### EXERCISE
Check every line of the entries for the string "MELHORES" and return the ones that contain it.

(Records from a dataset)
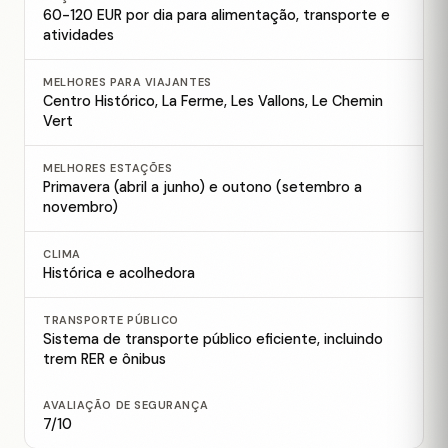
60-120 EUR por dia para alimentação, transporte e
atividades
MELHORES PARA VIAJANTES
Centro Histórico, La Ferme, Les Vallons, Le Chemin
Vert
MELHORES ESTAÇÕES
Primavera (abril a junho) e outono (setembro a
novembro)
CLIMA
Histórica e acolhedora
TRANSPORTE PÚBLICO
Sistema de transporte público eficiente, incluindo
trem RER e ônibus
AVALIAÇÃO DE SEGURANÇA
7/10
* * *
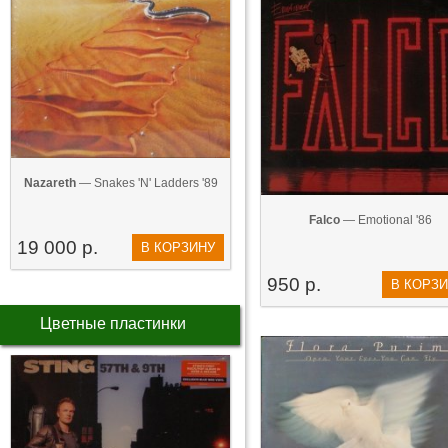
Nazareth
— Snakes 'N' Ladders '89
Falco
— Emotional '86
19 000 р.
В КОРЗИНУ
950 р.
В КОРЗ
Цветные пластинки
--
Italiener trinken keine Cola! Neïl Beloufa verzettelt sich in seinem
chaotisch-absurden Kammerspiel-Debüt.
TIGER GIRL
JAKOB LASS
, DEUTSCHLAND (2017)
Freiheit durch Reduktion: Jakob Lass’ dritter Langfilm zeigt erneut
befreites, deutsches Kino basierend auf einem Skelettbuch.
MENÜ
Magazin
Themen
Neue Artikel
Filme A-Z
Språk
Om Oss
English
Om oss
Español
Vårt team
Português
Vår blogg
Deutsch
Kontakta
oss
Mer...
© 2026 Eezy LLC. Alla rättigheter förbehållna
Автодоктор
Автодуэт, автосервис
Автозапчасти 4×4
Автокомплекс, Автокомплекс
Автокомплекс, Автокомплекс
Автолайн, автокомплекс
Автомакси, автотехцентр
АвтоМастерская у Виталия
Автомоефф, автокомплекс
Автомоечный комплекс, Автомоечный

### ANSWER SPACE
MELHORES PARA VIAJANTES
MELHORES ESTAÇÕES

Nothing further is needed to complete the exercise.